Que tragédia viver sem liberdade. Ter a palavra asfixiada pela força de tanques, metralhadoras e outras armas pesadas. Até hoje muitos estão presos.

O estudante, de 19 anos à época, estará vivo? Confinado em uma cela para o resto da vida? Morto, assassinado pelos repressores?

Perguntas sem respostas. Impossível acreditar em versões espalhadas pelos órgãos de comunicação e de segurança de um povo sem liberdade.

Passados tantos anos, a China só mudou o crescimento econômico, mas, politicamente, continua rude e implacável com os que querem respirar e trabalhar em liberdade.

Lembro-me de quando estive na Romênia, então o mais ortodoxo país comunista da finada União Soviética. Fazia o meu trabalho e era acompanhado por uma espiã chamada Alma. Solícita, mas com olhos e ouvidos abertos o tempo todo para saber o que era dito sobre a Romênia. Situação chocante que me causou profunda angústia. Ao descer no aeroporto de Bucareste, fui avisado que trocar moeda nas ruas era crime sujeito a prisão. Os jovens estudantes pagavam muito mais pelo dólar do que os bancos estatais. Era o preço para juntar dinheiro e cair fora.

Não é possível sentir a beleza produzida pelo poder econômico e pelo talento de homens e mulheres treinados por tanto tempo, se a nossa memória guarda viva a imagem que os milhares de dias que já passaram não conseguem apagar.
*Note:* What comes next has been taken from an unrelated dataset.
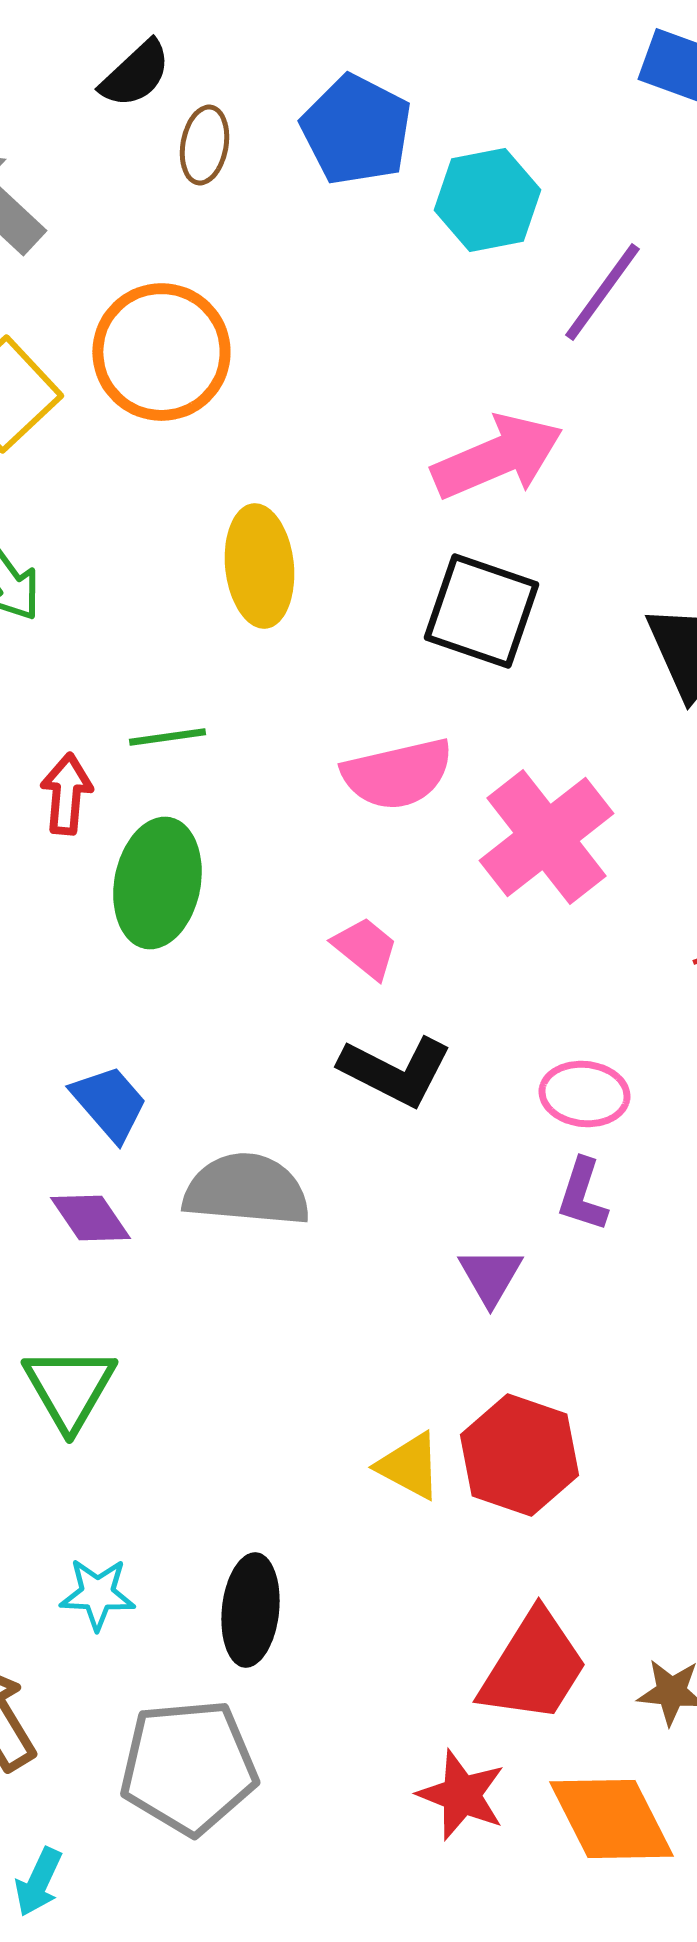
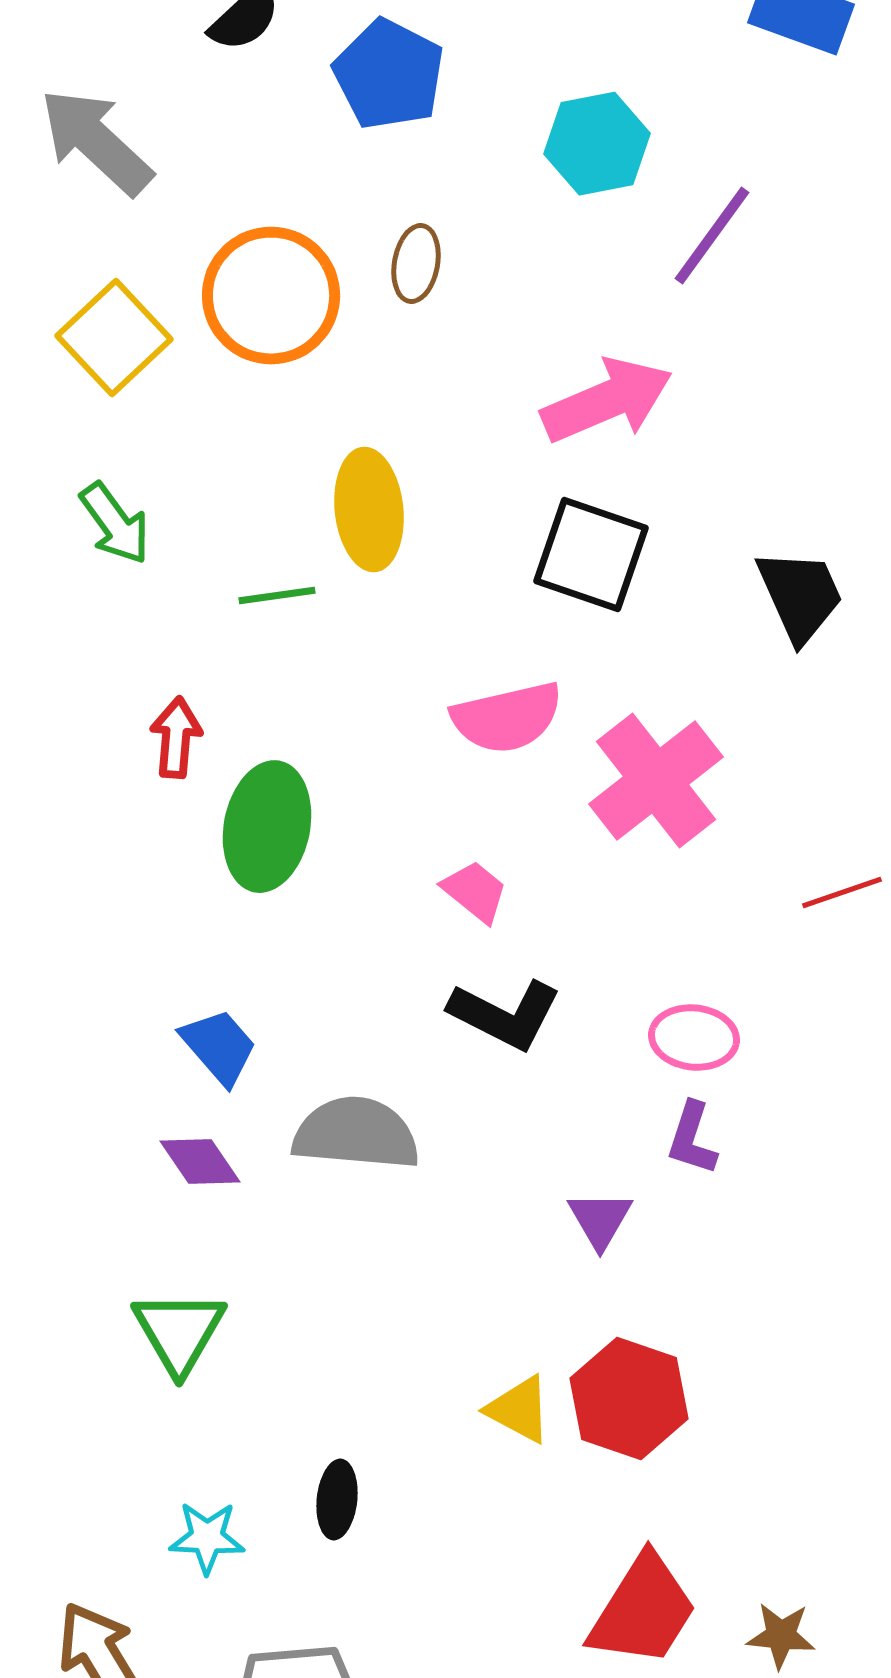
blue pentagon: (356, 130) -> (389, 75), moved
brown ellipse: (204, 145) -> (416, 264), moved
green line: (167, 737) -> (277, 596), moved
black ellipse: (250, 1610) -> (337, 1500), moved, size x0.7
Provavelmente lembrarei da festa olímpica por algum tempo, mas, com certeza, não esquecerei jamais o estudante que parou um tanque de guerra com o seu corpo franzino e muito amor à liberdade. Wang (será mesmo este o seu nome?) é um exemplo para a Humanidade. Sozinho, você mostrou ao mundo do que é capaz quem procura a liberdade e a paz.